Throughout the show, Vium becomes the catalyst for the kind of synergy you only have at really good shows, where he will command the audience to simply put their hands up, and for each time they comply or sing a chorus back, he gets more power in his demonstration of vintage rock'n'roll vocal power. Meanwhile, the band's timing and tightness are uncanny, as songs are prolonged, faded out and brought back with the touch of a band that should have way more experience than these cheeky twentysomethings should be able to muster. Vium is swaying, gesticulating with both arms and instrument, leaping off Christoffer Østergaard's drum platform at appropriate moments and on the backline Østergaard and keyboardist Anders Søndergaard's authoritative performances are not to be discounted, as the former is mainly responsible for the escalating potential when the band stages their explosive moments, and the later consistently keeps those 'Doors and The Who vibes coursing across the back of the band's soundscape.

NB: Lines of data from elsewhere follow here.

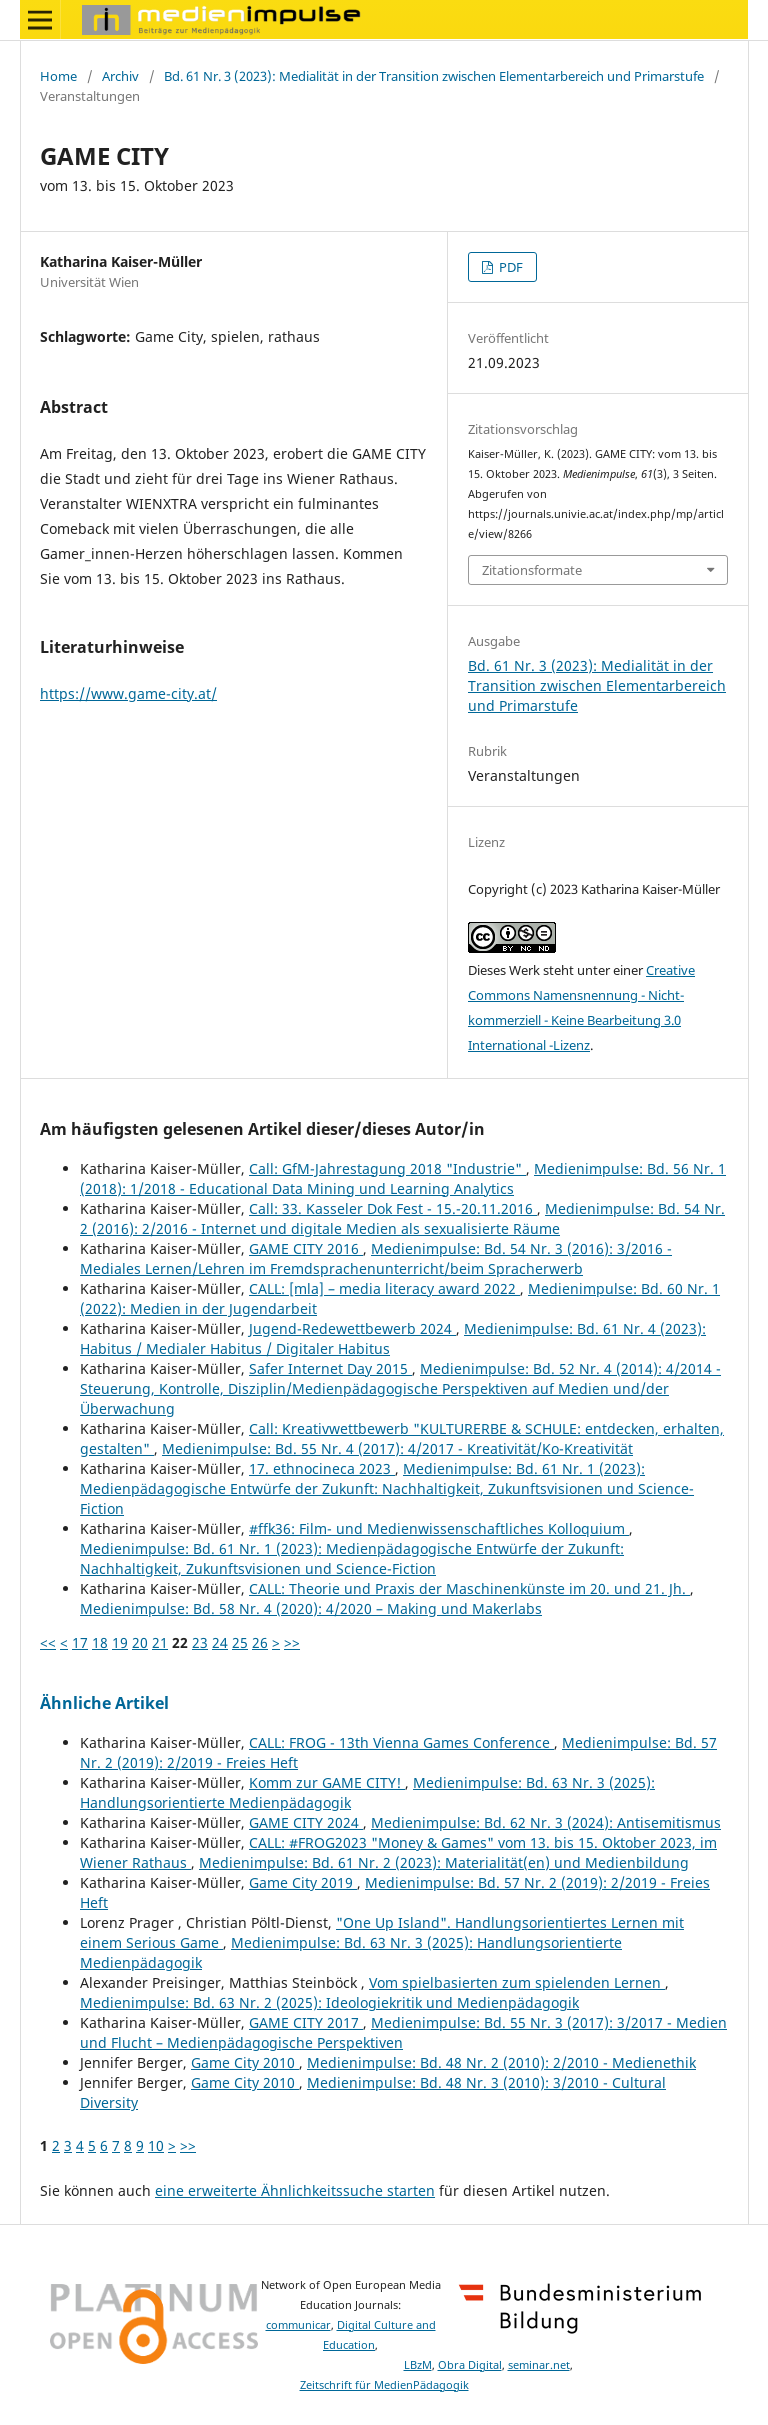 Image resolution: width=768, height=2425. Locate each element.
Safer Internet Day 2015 (330, 1368)
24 (220, 1642)
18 (100, 1642)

Leading single "Raise Your Head" is of course aired, and not in lacklustre fashion, with its bridge also getting the effective heavy treatment similarly to "Electric Lives", and "Darkness" is every bit the dance party it sounds like on record. The only surprise of the evening comes when the band actually does end with an encore of "Shoot The Night" - foregoing their traditional closer "Bad" - but then they make the absolute most of it, playing most of the encore with the lights dimmed to a nocturnal blue with streaks of red, and breaking things down to get all of Lille Vega - wall to wall, front to bar, young to grown-up - to do the sit down/jump up routine. Even the chandeliers of Vega - which normally only light up when the show is over - are brought in flashing in the final romp, which sends a heated, exhilarated and thoroughly satisfied Vega audience out into the night. You can argue that the group's music lacks depth, sure, this shows in how people sing along smilingly, yet not like their lives depended on it as they would at some shows, but give Go Go Berlin a wall to play to and they will be solid - give them a full room of this size or bigger and they will be outstanding. In terms of rock'n'roll styled entertainment, Go Go Berlin are the genuine article.